---------- THE INPUT

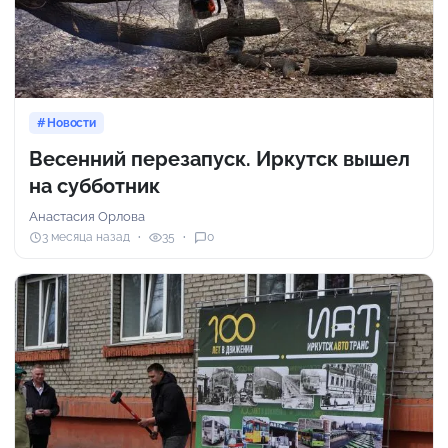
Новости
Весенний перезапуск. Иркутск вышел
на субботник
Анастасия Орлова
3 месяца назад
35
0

--------------------
---------- THE INPUT

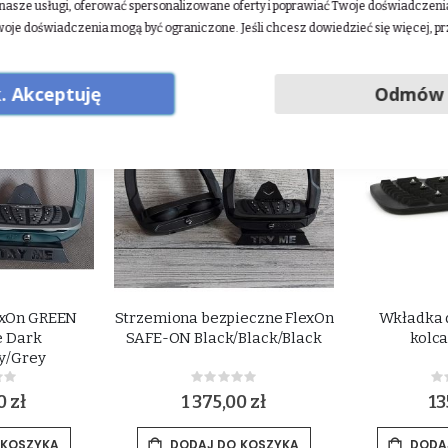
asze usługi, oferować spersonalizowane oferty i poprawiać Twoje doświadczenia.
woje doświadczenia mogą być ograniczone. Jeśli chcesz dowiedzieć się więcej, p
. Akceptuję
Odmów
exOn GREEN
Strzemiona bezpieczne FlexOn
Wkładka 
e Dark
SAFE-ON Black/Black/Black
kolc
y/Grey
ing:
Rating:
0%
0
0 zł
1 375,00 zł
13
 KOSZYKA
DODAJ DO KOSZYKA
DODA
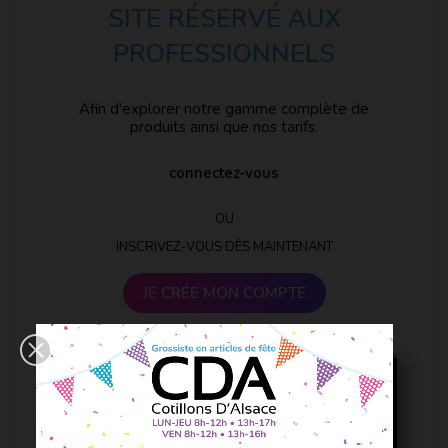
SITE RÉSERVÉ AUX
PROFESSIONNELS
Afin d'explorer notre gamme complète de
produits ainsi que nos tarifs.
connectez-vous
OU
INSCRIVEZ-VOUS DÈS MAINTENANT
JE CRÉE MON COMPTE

--------------------

◆ YOUR OBJECTIVE
In the listing above, find the line containing "INSCRIVEZ-VOUS DÈS MAINTENANT" and the line containing "JE CRÉE MON COMPTE", then quote both, plus every line between them, exactly as written.

◆ EXERCISE RESULT
INSCRIVEZ-VOUS DÈS MAINTENANT
JE CRÉE MON COMPTE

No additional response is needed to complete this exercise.